Assessing the impact of storage conditions on RNA from human saliva and its application to the identification of mRNA biomarkers for asthma

Poorna Manasa Bhamidimarri  1 David Fuentes  1 Laila Salameh  1   2 Bassam Mahboub  2   3 Rifat Hamoudi  1   3   4   5   6
Affiliations

Assessing the impact of storage conditions on RNA from human saliva and its application to the identification of mRNA biomarkers for asthma

Poorna Manasa Bhamidimarri et al. Front Mol Biosci. .

Abstract

Introduction: Human saliva was used to develop non-invasive liquid biopsy biomarkers to establish saliva as an alternate to blood and plasma in translational research. The present study focused on understanding the impact of sample storage conditions on the extraction of RNA from saliva and the RNA yield, to be applied in clinical diagnosis. In this study, genes related to asthma were used to test the method developed.
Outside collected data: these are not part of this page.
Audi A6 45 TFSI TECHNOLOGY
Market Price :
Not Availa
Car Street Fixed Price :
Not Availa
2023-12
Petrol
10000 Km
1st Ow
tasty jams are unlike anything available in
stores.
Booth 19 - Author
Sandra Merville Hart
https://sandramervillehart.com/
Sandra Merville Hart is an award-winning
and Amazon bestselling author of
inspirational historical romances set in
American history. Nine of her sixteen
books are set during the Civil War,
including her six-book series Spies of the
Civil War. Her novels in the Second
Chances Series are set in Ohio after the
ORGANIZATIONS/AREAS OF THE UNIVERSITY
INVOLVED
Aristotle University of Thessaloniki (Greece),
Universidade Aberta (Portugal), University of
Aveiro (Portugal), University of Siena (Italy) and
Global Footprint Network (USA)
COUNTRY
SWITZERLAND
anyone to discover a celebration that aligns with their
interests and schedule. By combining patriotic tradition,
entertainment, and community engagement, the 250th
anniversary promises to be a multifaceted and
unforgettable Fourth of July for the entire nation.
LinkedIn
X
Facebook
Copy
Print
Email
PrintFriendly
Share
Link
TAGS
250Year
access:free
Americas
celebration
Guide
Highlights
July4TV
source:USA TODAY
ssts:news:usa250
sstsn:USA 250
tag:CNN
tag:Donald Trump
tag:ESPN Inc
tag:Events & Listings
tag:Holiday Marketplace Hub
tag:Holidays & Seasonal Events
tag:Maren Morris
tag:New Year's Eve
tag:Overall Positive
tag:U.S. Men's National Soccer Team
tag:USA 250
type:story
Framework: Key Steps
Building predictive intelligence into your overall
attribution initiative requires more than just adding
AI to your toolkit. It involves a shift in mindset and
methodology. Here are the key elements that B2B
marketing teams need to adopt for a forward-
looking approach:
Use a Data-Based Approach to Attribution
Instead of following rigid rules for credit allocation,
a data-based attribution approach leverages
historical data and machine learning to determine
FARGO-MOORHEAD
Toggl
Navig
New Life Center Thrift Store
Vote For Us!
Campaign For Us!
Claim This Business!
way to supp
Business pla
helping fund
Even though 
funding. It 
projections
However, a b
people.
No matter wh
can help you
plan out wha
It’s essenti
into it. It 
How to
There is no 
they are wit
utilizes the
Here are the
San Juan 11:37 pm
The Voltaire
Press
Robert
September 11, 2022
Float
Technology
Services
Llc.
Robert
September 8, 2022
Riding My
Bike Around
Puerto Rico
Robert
Methods: Salivary RNA was extracted from three subjects using the Qiazol® based method and quantified by both spectrophotometric (NanoDrop) and fluorometric (Qubit®) methods. RNA integrity was measured using a bioanalyzer. Quantitative PCR was used to monitor the impact of storage conditions on the expression of housekeeping genes: GAPDH and β-actin, and the asthma related genes: POSTN and FBN2. In addition, an independent cohort of 38 asthmatics and 10 healthy controls were used to validate the expression of POSTN and FBN2 as mRNA salivary biomarkers. Results: Approximately 2 µg of total RNA was obtained from the saliva stored at 40°C without any preservative for 2 weeks showing consistent gene expression with RNA stored at room temperature (RT) for 48 h with RNAlater. Although saliva stored with RNAlater showed a substantial increase in the yield (110 to 234 ng/μL), a similar Cq (15.6 ± 1.4) for the 18s rRNA gene from saliva without preservative showed that the RNA was stable enough. Gene expression analysis from the degraded RNA can be performed by designing the assay using a smaller fragment size spanning a single exon as described below in the case of the POSTN and FBN2 genes in the asthma cohort. Conclusion: This study showed that samples stored at room temperature up to a temperature of 40°C without any preservative for 2 weeks yielded relatively stable RNA. The methodology developed can be employed to transport samples from the point of collection to the laboratory, under non-stringent storage conditions enabling the execution of gene expression studies in a cost effective and efficient manner.

Keywords: RNA extraction; degradation; diagnosis; gene expression; salivary RNA.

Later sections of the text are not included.